Solana ETF Hopes Take A Big Damper: CME Denies ‘Any Plans’

The Chicago Mercantile Exchange (CME) has no plans to list Solana futures, according to information leaked by a source familiar to the situation, via the Twitter account db (@tier10k). This news deals a significant blow to the anticipation around a potential Solana Exchange Traded Fund (ETF) in the US markets.


Source: DB | Coins: SOL

— db (@tier10k) May 29, 2024

What This Means For The Spot Solana ETF Hopes

Scott Johnsson, a seasoned finance lawyer at Van Buren Capital, commented on the development, emphasizing the regulatory hurdles that Solana faces. He clarified that while a Solana ETF does not require the CME specifically to act as the designated contract market (DCM), any potential market would require a robust framework with a Custody and Security Services Agreement (CSSA) and sufficient liquidity. “ETF doesn’t need to be CME as the DCM that is listing (just one with a CSSA and liquid),” Johnsson noted.
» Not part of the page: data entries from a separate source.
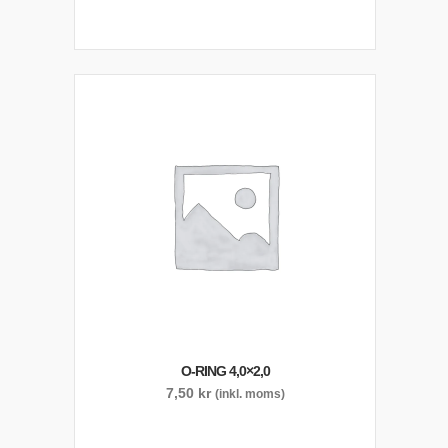
O-RING 4,0×2,0
7,50
kr
(inkl. moms)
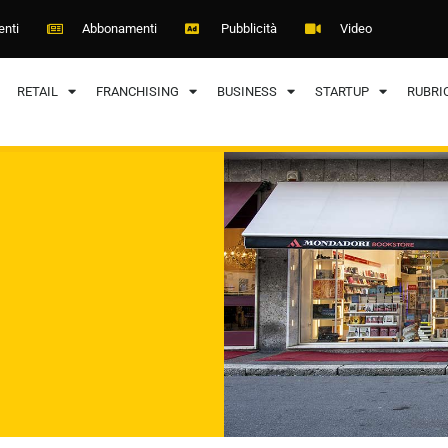
enti
Abbonamenti
Pubblicità
Video
RETAIL
FRANCHISING
BUSINESS
STARTUP
RUBRI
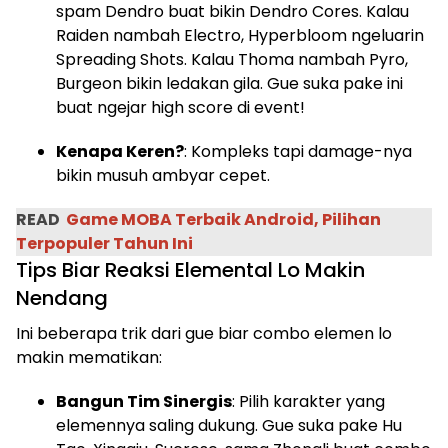
spam Dendro buat bikin Dendro Cores. Kalau
Raiden nambah Electro, Hyperbloom ngeluarin
Spreading Shots. Kalau Thoma nambah Pyro,
Burgeon bikin ledakan gila. Gue suka pake ini
buat ngejar high score di event!
Kenapa Keren?
: Kompleks tapi damage-nya
bikin musuh ambyar cepet.
READ
Game MOBA Terbaik Android, Pilihan
Terpopuler Tahun Ini
Tips Biar Reaksi Elemental Lo Makin
Nendang
Ini beberapa trik dari gue biar combo elemen lo
makin mematikan:
Bangun Tim Sinergis
: Pilih karakter yang
elemennya saling dukung. Gue suka pake Hu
However, the broader context of ongoing enforcement actions against prominent crypto exchanges like Coinbase and Binance by the US Securities and Exchange Commission (SEC) casts a shadow over the feasibility of such an ETF. “No one is going to self-certify SOL as commodity futures so long as Coinbase/Binance enforcements are ongoing. Even if CME (or other DCM) self-certified, the current SEC could and would block,” Johnsson elaborated.

Adding to the complexity, Johnsson remarked on the need for a significant change in the SEC administration or its policies before Solana could realistically progress towards an ETF. “SOL really needs a change in admin to have a shot in the foreseeable future. Or the current SEC reversal goes way further than anyone is expecting. The former seems more likely,” he expressed.

The nuances of the issue led to some confusion among the crypto community. X user Jonny Moe pointed out the focus of the discussion, prompting Johnsson to clarify, “I know, but the point is everyone is focused on this [a futures ETF listed on the CME] as a prerequisite to an [spot] ETF.”

James Seyffart, a Bloomberg ETF analyst, concurred with Johnsson’s views regarding the SEC’s stance, adding a historical perspective: “This SEC isn’t gonna let anyone register Solana futures with the CFTC as ‘Commodities Futures’. They made that mistake with Bitcoin and Ethereum. I seriously doubt this admin does that again. They would very likely push back.”

The SEC has notably named Solana in lawsuits against Binance and Coinbase, categorizing it as a security, which further complicates the asset’s regulatory landscape and its prospects for futures and spot ETF listings in the US.

The leak from the CME dampens any immediate hope for Solana’s inclusion in futures markets and significantly dims the prospects for a spot ETF in the near term. The SOL price remained relatively stable in response to the news, closely aligning with the prevailing market trend. At press time, SOL traded at $163.83.